As you can see I load the parquet back and do data analytics using SQL, and output using pprint. Here you should take a break and use differet SELECT to explore the data by yourself for a moment.

In [ ]:

%%sql SparkExecutionEngine
data = LOAD "/tmp/covid19.parquet"

SELECT DISTINCT city, state, population FROM data
OUTPUT USING pprint

SELECT state, date, SUM(confirmed) AS confirmed, SUM(death) AS death
    FROM data GROUP BY state, date
OUTPUT USING pprint

Visualize it¶

It will be useful to see the confirmed vs death chart for different partitions (I should be able to define the partition, either on city or state or something else). So again, my problem becomes, for a certain partition, I want to draw a chart, and in the end, it can be collected on driver to display in the notebook.

This again is a typical transformation. For each partition, I draw the picture save to a common storage and return the path, so the driver can collect them and render together.

And again, how should I write a transformer? It need to use the partition key information, so the most convenient way is still implementing the interface because this way, the partition values are easy to access.

In [ ]:

import matplotlib.pyplot as plt
from uuid import uuid4
import os
from IPython.display import SVG

class Draw(Transformer):
    def get_output_schema(self, df):
        return self.key_schema + "path:str"
    
    def transform(self, df):
        root = self.params.get_or_throw("path", str)
        pdf = df.as_pandas()[["date","confirmed","death"]]
        pdf=pdf.set_index("date")
        fig = pdf.plot(title=self.cursor.key_value_dict.__repr__()).get_figure()
        path = os.path.join(root, str(uuid4()))
        fig.savefig(path, format="svg")
        res = self.cursor.key_value_array + [path]
        return ArrayDataFrame([res], self.output_schema)


def render_all(df:Iterable[Dict[str,Any]]) -> None:
    for row in df:
        display(SVG(filename=row["path"]))

Now let's first test it using native python on a small data set

In [ ]:

%%sql
data = LOAD "/tmp/covid19.parquet"
SELECT * WHERE key = 'Adams, Mississippi, US'
TRANSFORM PREPARTITION BY key USING Draw(path="/tmp")
OUTPUT USING render_all

It seems wrong, the number should not jump between 0 and 200. AH, it's because we didn't sort the date. So we can sort the date inside the transformer before drawing, or we can PRESORT in Fugue SQL like below.

In [ ]:

%%sql
data = LOAD "/tmp/covid19.parquet"
SELECT * WHERE key = 'Adams, Mississippi, US'
TRANSFORM PREPARTITION BY key PRESORT date USING Draw(path="/tmp")
OUTPUT USING render_all

Also you can see it rendered twice, it's because the plot inside the transformer is also rendered here because it's NativeExecutionEngine. This shouldn't happen when using SparkExecutionEngine, so we are fine with it.

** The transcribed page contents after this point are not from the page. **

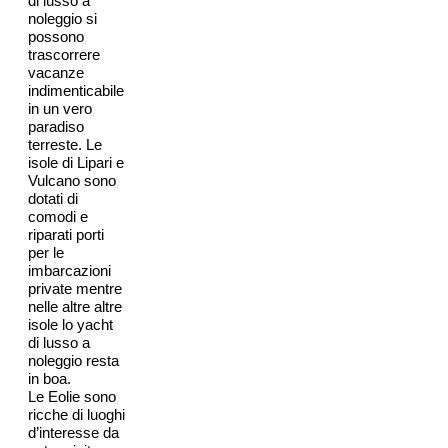
di lusso a
noleggio si
possono
trascorrere
vacanze
indimenticabile
in un vero
paradiso
terreste. Le
isole di Lipari e
Vulcano sono
dotati di
comodi e
riparati porti
per le
imbarcazioni
private mentre
nelle altre altre
isole lo yacht
di lusso a
noleggio resta
in boa.
Le Eolie sono
ricche di luoghi
d’interesse da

We only want to draw the charts on the 10 states with highest death numbers, so the following code, we firstly find the top 10 states, then we use SEMI JOIN to filter the dataset and then we aggregate and use the transformer to plot.

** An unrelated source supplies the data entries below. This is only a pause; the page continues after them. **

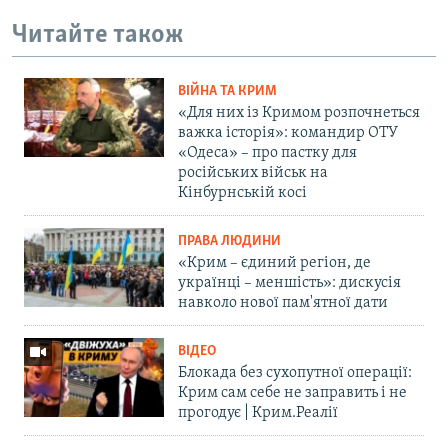
Читайте також
ВІЙНА ТА КРИМ
«Для них із Кримом розпочнеться
важка історія»: командир ОТУ
«Одеса» – про пастку для
російських військ на
Кінбурнській косі
ПРАВА ЛЮДИНИ
«Крим – єдиний регіон, де
українці – меншість»: дискусія
навколо нової пам'ятної дати
ВІДЕО
Блокада без сухопутної операції:
Крим сам себе не заправить і не
прогодує | Крим.Реалії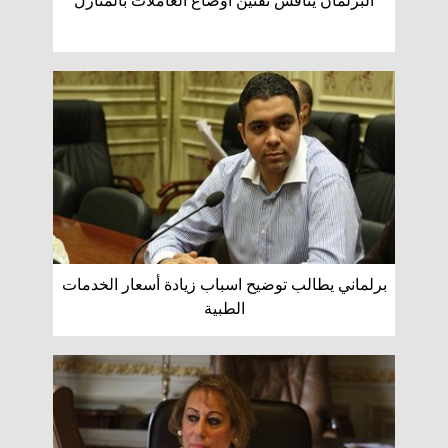
البرلمان يناقش تقنين أوضاع العاملات بالمنازل
برلماني يطالب توضيح اسباب زيادة أسعار الخدمات
الطبية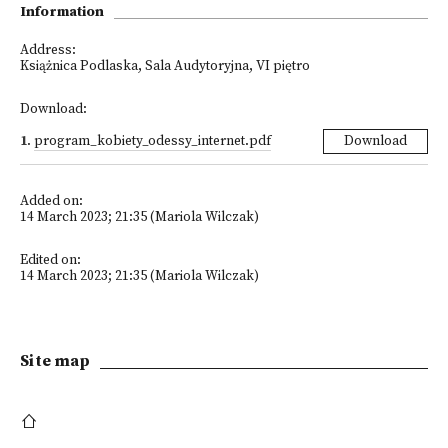
Information
Address:
Książnica Podlaska, Sala Audytoryjna, VI piętro
Download:
1
.
program_kobiety_odessy_internet.pdf
Download
Added on:
14 March 2023; 21:35 (Mariola Wilczak)
Edited on:
14 March 2023; 21:35 (Mariola Wilczak)
Site map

Notice in the last SELECT, we can use inline TRANSFORM. Fugue SQL is more flexible than standard SQL.

In [ ]:

%%sql SparkExecutionEngine
data = LOAD "/tmp/covid19.parquet"

top10 = 
    SELECT state, SUM(death) AS death 
    FROM data GROUP BY state 
    ORDER BY death DESC LIMIT 10 PERSIST

data = 
    SELECT * FROM data 
    LEFT SEMI JOIN top10 ON data.state = top10.state
    WHERE date > '2020-04-01'

SELECT state, date, SUM(confirmed) AS confirmed, SUM(death) AS death
    GROUP BY state, date
    
# this step is to sort the output by death, the output of Draw doesn't have death, so we need join
SELECT a.*, death FROM 
    (TRANSFORM PREPARTITION BY state PRESORT date USING Draw(path="/tmp")) AS a
    INNER JOIN top10 ON a.state = top10.state
    ORDER BY death DESC
    
OUTPUT USING render_all

Summary¶

The way we solve this problem is very platform and scale agnostic. No matter you run it on native python with small data or on Spark with very large data, you may no longer need to change the code.